Work instruction
Transcribe exactly the lines that fall between the one holding "mettre des images" and the one holding "cela, j'aimerais bien", inclusive, from the entries below.

= = = = = = =

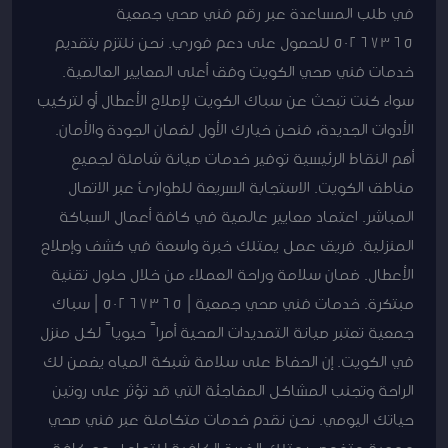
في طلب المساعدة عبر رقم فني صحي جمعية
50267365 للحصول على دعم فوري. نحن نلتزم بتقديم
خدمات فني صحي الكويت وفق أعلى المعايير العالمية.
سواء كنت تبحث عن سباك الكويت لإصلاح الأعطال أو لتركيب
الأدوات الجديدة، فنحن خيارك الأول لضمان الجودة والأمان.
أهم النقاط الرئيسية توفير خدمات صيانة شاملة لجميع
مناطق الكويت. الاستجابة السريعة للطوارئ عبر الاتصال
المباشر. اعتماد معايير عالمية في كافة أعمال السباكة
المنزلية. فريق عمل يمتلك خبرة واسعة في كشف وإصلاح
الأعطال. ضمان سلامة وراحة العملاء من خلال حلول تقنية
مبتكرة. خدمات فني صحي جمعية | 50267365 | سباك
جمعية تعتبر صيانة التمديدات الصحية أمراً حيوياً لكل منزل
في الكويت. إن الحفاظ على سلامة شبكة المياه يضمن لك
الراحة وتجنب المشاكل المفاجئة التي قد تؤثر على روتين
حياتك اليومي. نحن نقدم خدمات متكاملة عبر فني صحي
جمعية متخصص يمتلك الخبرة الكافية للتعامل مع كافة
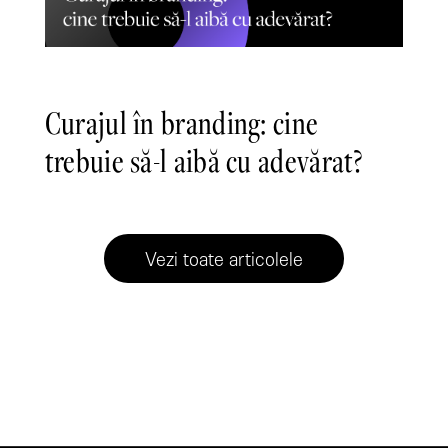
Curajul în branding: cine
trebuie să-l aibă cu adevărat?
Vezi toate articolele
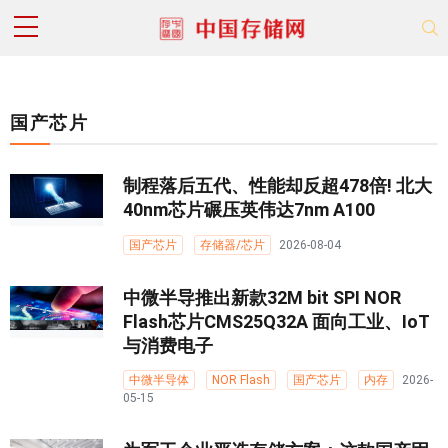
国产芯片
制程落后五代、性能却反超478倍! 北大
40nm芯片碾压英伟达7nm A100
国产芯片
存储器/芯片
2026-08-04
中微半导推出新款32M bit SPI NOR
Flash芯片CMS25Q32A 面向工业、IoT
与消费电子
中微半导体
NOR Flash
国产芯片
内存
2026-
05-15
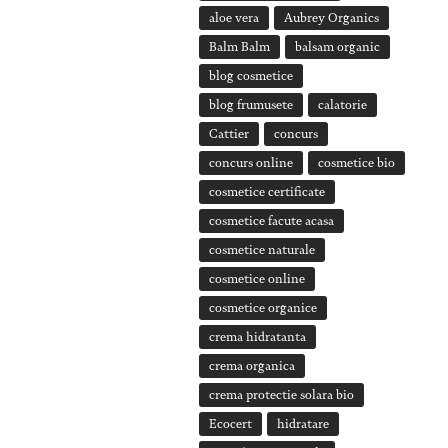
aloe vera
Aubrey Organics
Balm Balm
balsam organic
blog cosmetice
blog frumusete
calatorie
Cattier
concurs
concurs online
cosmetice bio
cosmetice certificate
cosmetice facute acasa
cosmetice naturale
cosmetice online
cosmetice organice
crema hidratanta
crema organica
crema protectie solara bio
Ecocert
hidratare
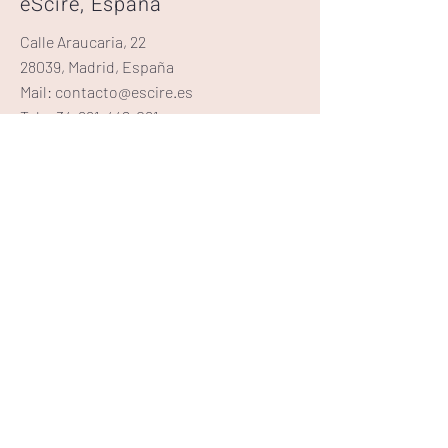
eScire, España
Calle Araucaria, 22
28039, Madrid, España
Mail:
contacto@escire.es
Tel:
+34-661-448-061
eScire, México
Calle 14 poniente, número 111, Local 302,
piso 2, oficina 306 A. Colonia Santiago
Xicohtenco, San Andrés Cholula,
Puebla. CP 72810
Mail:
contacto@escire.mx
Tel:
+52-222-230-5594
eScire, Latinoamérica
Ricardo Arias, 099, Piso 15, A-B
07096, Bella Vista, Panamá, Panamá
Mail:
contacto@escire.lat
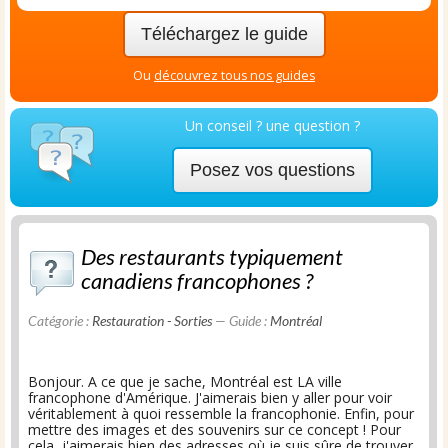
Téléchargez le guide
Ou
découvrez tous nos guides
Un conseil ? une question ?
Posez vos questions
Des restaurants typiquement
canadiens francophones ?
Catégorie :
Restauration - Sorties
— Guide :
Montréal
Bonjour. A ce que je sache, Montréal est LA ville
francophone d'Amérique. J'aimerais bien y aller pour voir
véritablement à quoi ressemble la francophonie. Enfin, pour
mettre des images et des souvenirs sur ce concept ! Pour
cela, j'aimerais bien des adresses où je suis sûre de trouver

= = = = = = =

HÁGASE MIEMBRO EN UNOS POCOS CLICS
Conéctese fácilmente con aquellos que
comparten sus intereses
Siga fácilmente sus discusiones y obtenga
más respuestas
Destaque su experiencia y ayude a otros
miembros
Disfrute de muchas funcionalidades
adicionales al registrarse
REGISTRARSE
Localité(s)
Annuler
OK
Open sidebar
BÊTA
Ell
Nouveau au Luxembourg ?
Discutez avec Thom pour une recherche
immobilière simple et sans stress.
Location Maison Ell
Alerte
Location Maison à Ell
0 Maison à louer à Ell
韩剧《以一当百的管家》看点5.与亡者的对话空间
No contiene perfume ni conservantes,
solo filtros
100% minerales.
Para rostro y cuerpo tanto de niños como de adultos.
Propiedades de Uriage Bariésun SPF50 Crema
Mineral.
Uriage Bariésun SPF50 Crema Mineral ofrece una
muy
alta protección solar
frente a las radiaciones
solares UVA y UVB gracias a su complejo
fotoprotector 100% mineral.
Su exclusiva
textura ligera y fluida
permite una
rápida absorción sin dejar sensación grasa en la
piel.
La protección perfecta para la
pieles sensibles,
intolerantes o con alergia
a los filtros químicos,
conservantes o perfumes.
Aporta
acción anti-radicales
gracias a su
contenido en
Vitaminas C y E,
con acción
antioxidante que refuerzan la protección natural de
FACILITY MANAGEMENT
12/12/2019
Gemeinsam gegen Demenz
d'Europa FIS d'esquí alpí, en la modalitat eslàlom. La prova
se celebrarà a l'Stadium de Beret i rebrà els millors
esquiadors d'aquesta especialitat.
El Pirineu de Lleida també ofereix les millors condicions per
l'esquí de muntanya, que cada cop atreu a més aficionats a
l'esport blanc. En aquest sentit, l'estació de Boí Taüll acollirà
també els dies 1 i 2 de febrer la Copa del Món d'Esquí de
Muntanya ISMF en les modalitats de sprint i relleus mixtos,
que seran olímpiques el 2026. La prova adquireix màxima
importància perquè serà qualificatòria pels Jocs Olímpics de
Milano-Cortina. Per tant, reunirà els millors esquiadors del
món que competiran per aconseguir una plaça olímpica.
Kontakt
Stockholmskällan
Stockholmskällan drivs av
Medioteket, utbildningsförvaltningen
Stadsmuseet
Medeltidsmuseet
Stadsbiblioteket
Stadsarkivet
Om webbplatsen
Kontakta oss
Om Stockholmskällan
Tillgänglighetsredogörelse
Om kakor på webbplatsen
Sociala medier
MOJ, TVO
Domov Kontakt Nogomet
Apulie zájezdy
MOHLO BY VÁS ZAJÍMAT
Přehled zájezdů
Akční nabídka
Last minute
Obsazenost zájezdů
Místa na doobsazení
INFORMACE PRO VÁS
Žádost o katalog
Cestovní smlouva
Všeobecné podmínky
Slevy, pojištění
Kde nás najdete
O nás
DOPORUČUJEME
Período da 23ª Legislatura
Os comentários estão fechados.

= = = = = = =

Output of the task
mettre des images et des souvenirs sur ce concept ! Pour
cela, j'aimerais bien des adresses où je suis sûre de trouver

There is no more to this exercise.